We don't have data for what they've - they're using it with. It’s - and we would only have that for those patients who go through our RIGE. ONECARE Hub, for others we just get the diagnosis of AML. So, we don't have, if clinicians are using it with HMAs, it’s specifically azacitidine. But we suspect that that probably is going on out there. It's just difficult for us to see in any of our data.

Okay. Okay. Got it. And then one last question on fostamatinib for chronic graft-versus-host disease. We have been hearing on our end that there's additional interest from at least the KOL community for this program. So, I'm curious if there is any progress on that and whether you have decided if this might be 2023 event for that opportunity?

Yeah, very good question and thank you for your interest in a good calling yesterday and what was very – or a couple days ago. We are very interested in GVHD. We're looking at that area very closely. As I said earlier, we are speaking with KOLs in the area doing some market research, speaking with regulators, as well because we'd like to have a nice package when we come to you and say here's what we want to do for this indication or that indication of which GVHD is one of those. So I'll look forward to later this year coming back to you with specifics, here's what we want to do across these indications. And so we could share that with you at that point in much more detail. But we are doing a fair amount of work in this area. We think it's pretty exciting.

Okay, fantastic. Thank you very much.

There are no further questions in the queue. I would like to hand the call back to Mr. Rodriguez for closing remarks.

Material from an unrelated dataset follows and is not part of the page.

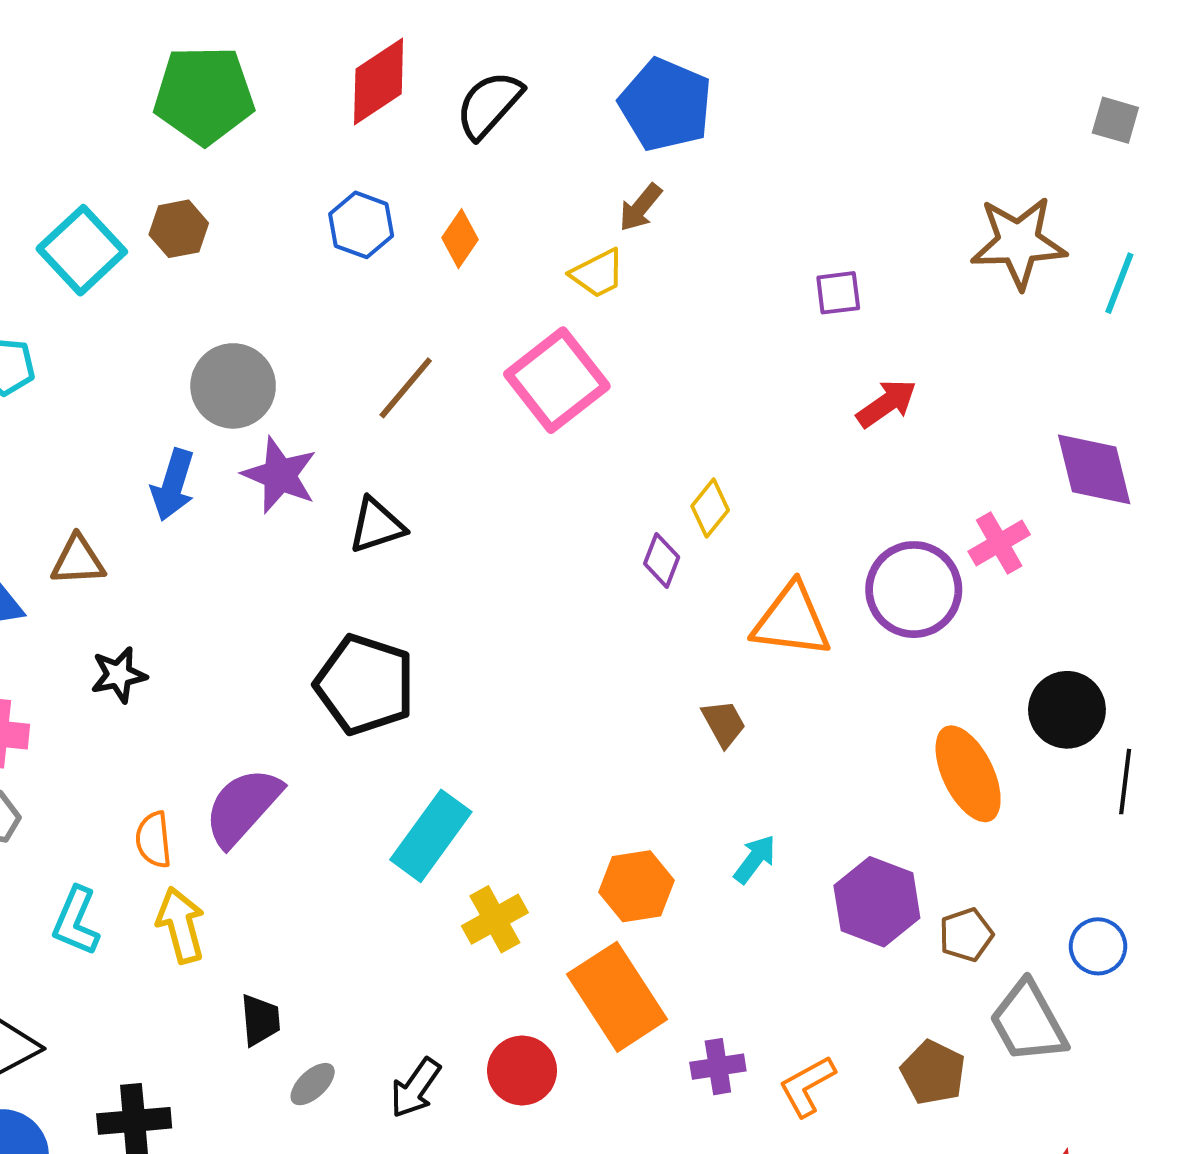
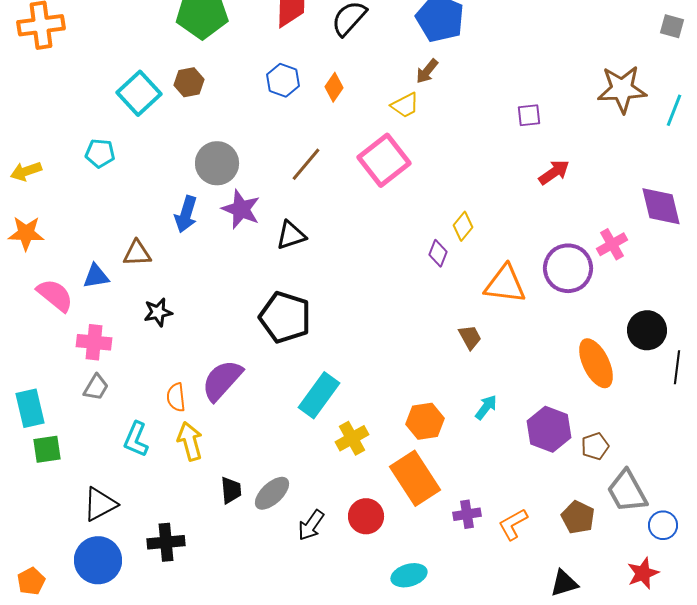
blue circle: (1098, 946) -> (663, 525), moved
gray ellipse: (313, 1084) -> (272, 493), moved, size x1.5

So, thank you, everyone. I'd like to thank you for joining the call and you're interested in Rigel. I would like to also thank our employees for their continued commitment to improving the lives of patients. And we look forward to updating you on future calls. This quarter was, I think a fantastic quarter, a great start to the year. The rest of the year we have, I think equally exciting things to update you on across a range of different products and indications. So, very much look forward to doing that as well in the not that distant future. So, thank you very much.